SooperKanoon Citation
CourtCustoms Excise and Service Tax Appellate Tribunal CESTAT Delhi
Decided On
Reported in(2000)(70)ECC283
AppellantProcter and Gamble India Limited
RespondentCommissioner of C. Ex.
Excerpt:
.....appellants first started their unit at mandideep they had shifted part of the machinery from ied kanpur to mandideep from where coarse detergent agglomerate (cad) was being manufactured. subsequently more machines were shifted to mandideep for manufacture of ams. there was therefore enough material to show that ied was nothing but an extended arm of the appellants and not a separate manufacturer doing job work for the appellants. on the question of valuation also, ld. jdr reiterated the findings of the commissioner and submitted that the appellants had deliberately chosen to under-value the detergent powder cleared from mandideep. the appellants had declared the price of detergent removed from mandideep at the unit price of one kg or 500 gms. as price of the goods sold to independent.....
Judgment:
1. By the impugned Order-in-Original, Commissioner of Central Excise, Indore confirmed a duty demand of Rs. 1,10,40,613/- against the appellants apart from imposing a penalty of Rs. 10 lakhs on them. The appellants have filed this appeal and have sought the setting aside of the said order.

2. Appellants are engaged in the manufacture of "Ariel Microsystem" brand Detergent Powder (hereinafter referred to as "AMS") falling under Chapter 34 of the Schedule to the Central Excise Tariff Act, 1985 at their factory situated at Mandideep, Dist. Raisen (M.P) within the jurisdiction of the Commissioner of Central Excise, Indore. The Department alleged that during the period December, 92 to December, 93, the appellants had removed AMS in bulk packing of 25 Kgs from their factory at Mandideep for packing them further in sachets of 20 gms. and 30 gms. to the premises of M/s. Industrial Enterprises (Detergents), Kanpur ("IED" for short) and the duty paid by the appellants on the 25 Kg bulk packing on the basis of price declared on 25 Kg bulk packets from Mandideep on the basis of cost thereof was not the correct duty leviable on the goods and the appropriate duty to be levied on the goods was the duty on AMS in the condition in which it emerged after its packing by IED at Kanpur on the price of AMS of 20 gms. and 30 gms.

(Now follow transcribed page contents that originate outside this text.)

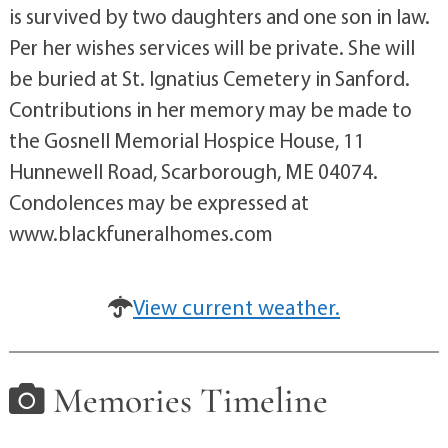
is survived by two daughters and one son in law.
Per her wishes services will be private. She will
be buried at St. Ignatius Cemetery in Sanford.
Contributions in her memory may be made to
the Gosnell Memorial Hospice House, 11
Hunnewell Road, Scarborough, ME 04074.
Condolences may be expressed at
www.blackfuneralhomes.com
View current weather.
Memories Timeline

sachets. The Show Cause Notice (SCN) dated 10-6-94 alleged that IED, Kanpur did not have a separate identity or existence other than that of an 'extended arm or facility' of the appellants since IED, Kanpur which was set up by the appellants in 1990 was provided with the plant and machinery for the manufacture of AMS and for packing of AMS by the appellants themselves and the appellants had also met the expenses incurred by IED in connection with erection and installation of plant, machinery, fabrication, etc. The machines which were supplied by the appellants free of cost to IED remained with the appellants and no cost of utilisation of the machineries and plant by IED had been recovered from the IED by the appellants. Other expenses were also met by the appellants in terms of their agreement. In terms of the agreement between IED and the appellants, the appellants were required to pay a fixed amount to IED for the goods IED manufactured or packed for the appellants irrespective of the quantity manufactured or packed. The SCN also noted that though 25 Kg bulk packs were removed from the Mandideep factory to IED, Kanpur, the intention was only of getting it repacked in 20 gms. and 30 gms. sachets by IED at Kanpur. There was no sale of the 25 Kg bulk pack at the factory gate and only the cost of 25 Kg bulk pack was declared for payment of Central Excise duty at the time of removal from Mandideep factory. The Department's allegation in the SCN was that the appellants had suppressed the correct price of AMS in the condition in which it was removed after packing in 20 gms. and 30 gms.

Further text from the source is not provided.